What if the problem isn’t always the person? This question became personal when I experienced burnout firsthand. At the time, I saw it as a lack of discipline or clarity. Therapy helped me see something different; what I was experiencing wasn’t only internal. Like many moments in history, I was interpreting a structural problem as a personal flaw (Maslach & Leiter, 2016). That realization changed how I understand work, responsibility, and leadership.

Burnout as a systems issue

Burnout is often framed as an individual problem, but research shows it is largely driven by structural and organizational factors. The World Health Organization defines it as a result of chronic workplace stress that has not been successfully managed (WHO, 2019).

Studies identify recurring systemic drivers; excessive workload, lack of control, unclear expectations, and misaligned incentives (Maslach & Leiter, 2016; Bakker & Demerouti, 2017). These are not individual weaknesses, they are failures of design. When systems demand constant urgency, availability, and emotional labor without recovery, burnout becomes a predictable outcome.
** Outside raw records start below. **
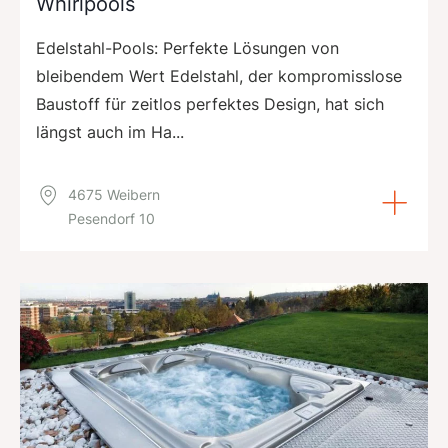
Whirlpools
Edelstahl-Pools: Perfekte Lösungen von
bleibendem Wert Edelstahl, der kompromisslose
Baustoff für zeitlos perfektes Design, hat sich
längst auch im Ha...
4675 Weibern
Pesendorf 10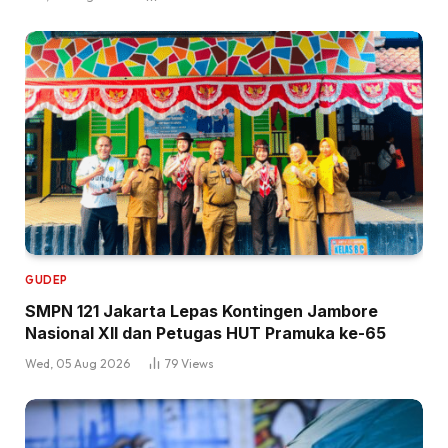
GUDEP
SMPN 121 Jakarta Lepas Kontingen Jambore
Nasional XII dan Petugas HUT Pramuka ke-65
Wed, 05 Aug 2026
79
Views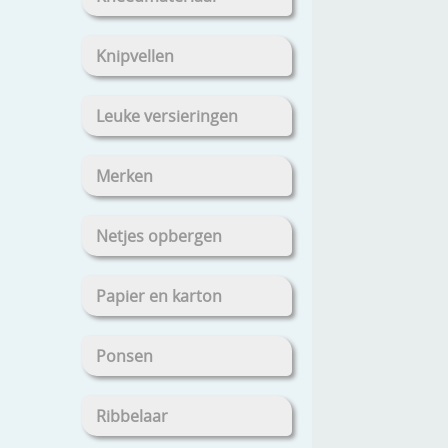
Knipvellen
Leuke versieringen
Merken
Netjes opbergen
Papier en karton
Ponsen
Ribbelaar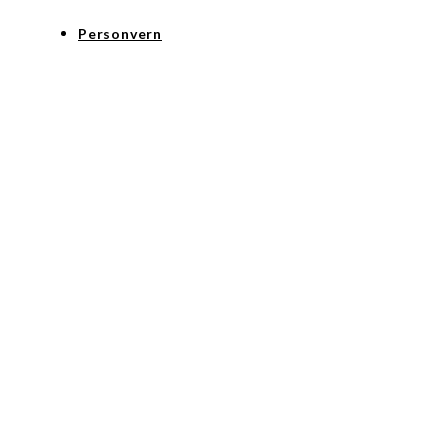
Personvern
How systems shape behavior

Human behavior does not exist in isolation. It is shaped by environments, incentives, and structures (Thaler & Sunstein, 2008).

Poorly designed systems tend to:

  • Reward availability over effectiveness

  • Confuse urgency with importance

  • Ignore cognitive limits

  • Normalize constant interruption

Over time, these conditions erode focus, creativity, and decision making (Kahneman, 2011). What is often labeled as lack of performance is, in many cases, a response to overload. Well designed systems do the opposite. They support clarity, autonomy, and sustainable performance.
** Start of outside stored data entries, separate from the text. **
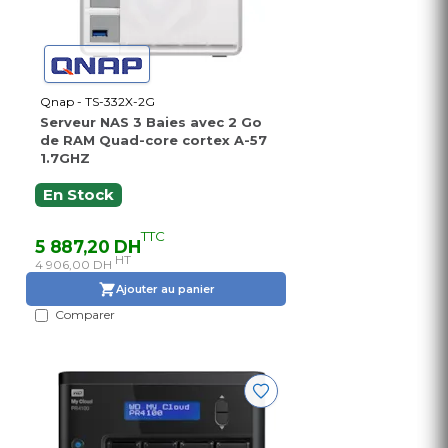
Qnap - TS-332X-2G
Serveur NAS 3 Baies avec 2 Go
de RAM Quad-core cortex A-57
1.7GHZ
En Stock
TTC
5 887,20 DH
HT
4 906,00 DH
Ajouter au panier
Comparer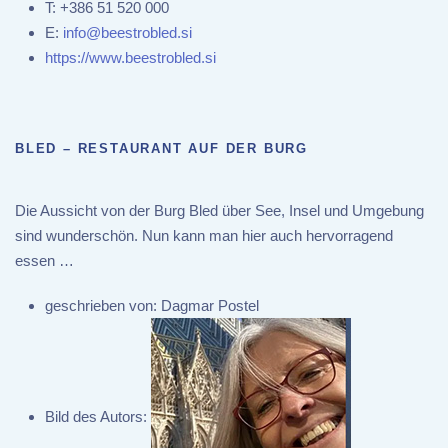
T:
+386 51 520 000
E:
info@beestrobled.si
https://www.beestrobled.si
BLED – RESTAURANT AUF DER BURG
Die Aussicht von der Burg Bled über See, Insel und Umgebung
sind wunderschön. Nun kann man hier auch hervorragend
essen …
geschrieben von:
Dagmar Postel
Bild des Autors: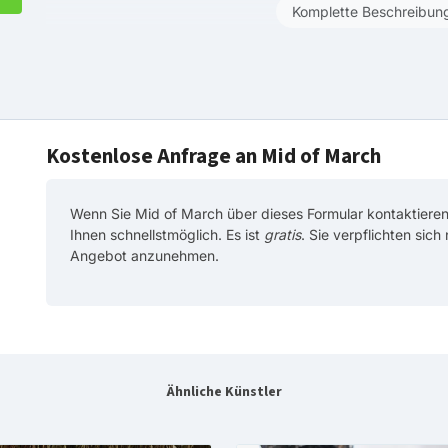
Komplette Beschreibun
Kostenlose Anfrage an Mid of March
Wenn Sie Mid of March über dieses Formular kontaktieren
Ihnen schnellstmöglich. Es ist
gratis
. Sie verpflichten sich
Angebot anzunehmen.
Ähnliche Künstler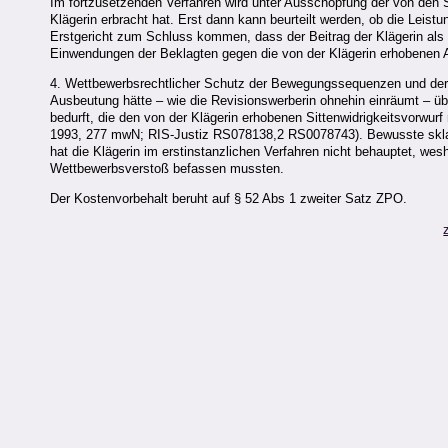
Im fortzusetzenden Verfahren wird unter Ausschöpfung der von den S
Klägerin erbracht hat. Erst dann kann beurteilt werden, ob die Leis
Erstgericht zum Schluss kommen, dass der Beitrag der Klägerin als e
Einwendungen der Beklagten gegen die von der Klägerin erhobenen
4. Wettbewerbsrechtlicher Schutz der Bewegungssequenzen und der
Ausbeutung hätte – wie die Revisionswerberin ohnehin einräumt – ü
bedurft, die den von der Klägerin erhobenen Sittenwidrigkeitsvorwur
1993, 277 mwN; RIS-Justiz RS078138,2 RS0078743). Bewusste skl
hat die Klägerin im erstinstanzlichen Verfahren nicht behauptet, we
Wettbewerbsverstoß befassen mussten.
Der Kostenvorbehalt beruht auf § 52 Abs 1 zweiter Satz ZPO.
“People perform better when the systems around them are designed to support them”.

From experience to design

In my work across operations, neuromarketing, and education, I’ve seen the same pattern; when performance declines, individuals are blamed before systems are examined. Yet research consistently shows that when roles, processes, and expectations are clearly designed, performance improves (Edmondson, 2018). Structure, not pressure, is what drives results. This perspective is reinforced by my background in neuromarketing… design shapes behavior long before intention does.

Recognizing the role of systems doesn’t remove responsibility, it reframes it. The question shifts:

  • From “Why isn’t this person performing?”
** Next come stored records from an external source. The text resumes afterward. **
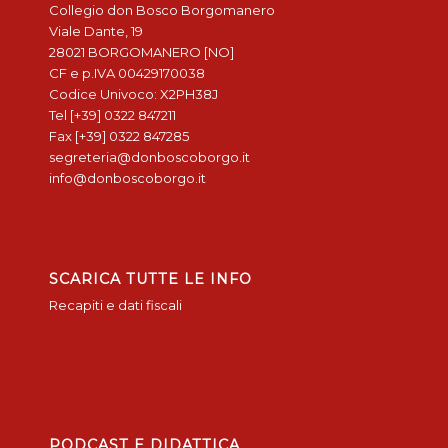
Collegio don Bosco Borgomanero
Viale Dante, 19
28021 BORGOMANERO [NO]
CF e p.IVA 00429170038
Codice Univoco: X2PH38J
Tel [+39] 0322 847211
Fax [+39] 0322 847285
segreteria@donboscoborgo.it
info@donboscoborgo.it
SCARICA TUTTE LE INFO
Recapiti e dati fiscali
PODCAST E DIDATTICA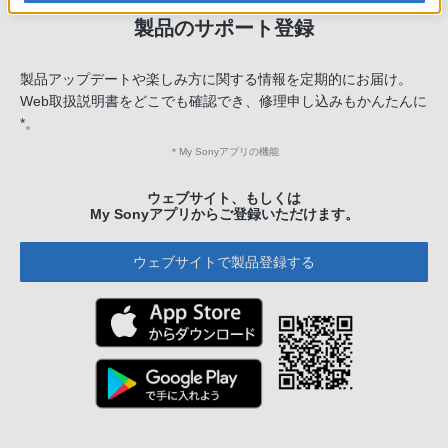
製品のサポート登録
製品アップデートや楽しみ方に関する情報を定期的にお届け。
Web取扱説明書をどこでも確認でき、修理申し込みもかんたんに
*。
＊
My Sonyアプリの機能
ウェブサイト、もしくは
My Sonyアプリからご登録いただけます。
ウェブサイトで製品登録する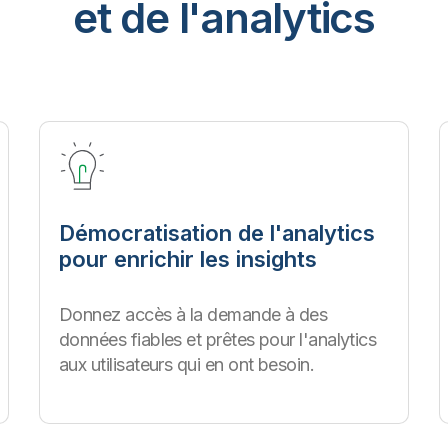
et de l'analytics
Démocratisation de l'analytics
pour enrichir les insights
Donnez accès à la demande à des
données fiables et prêtes pour l'analytics
aux utilisateurs qui en ont besoin.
  • To “What in this system is making performance difficult?”

This shift moves leadership from control to design, and from reaction to intention.

Learning to choose better systems

Today, I work in an environment that values my contribution, supports hybrid work, and is aligned with a life where I can be present for my teens and intentional about my marriage. That didn’t happen by chance. It came from years of trial, mistakes, and decisions that showed me what doesn’t work. Learning to recognize unhealthy systems, and choose differently, was as important as learning how to redesign them. Because systems don’t just shape performance, they shape life.

References

Allen, T. D., Golden, T. D., & Shockley, K. M. (2015). How effective is telecommuting? Psychological Science in the Public Interest.

Bakker, A. B., & Demerouti, E. (2017). Job demands–resources theory. Journal of Occupational Health Psychology.

Deci, E. L., & Ryan, R. M. (2000). The “what” and “why” of goal pursuits. Psychological Inquiry.

Edmondson, A. (2018). The Fearless Organization. Wiley.

Kahneman, D. (2011). Thinking, Fast and Slow. Farrar, Straus and Giroux.

Maslach, C., & Leiter, M. P. (2016). Burnout. Wiley.

Senge, P. M. (2006). The Fifth Discipline. Doubleday.

Thaler, R. H., & Sunstein, C. R. (2008). Nudge. Yale University Press.

World Health Organization. (2019). Burn-out an “occupational phenomenon”. WHO.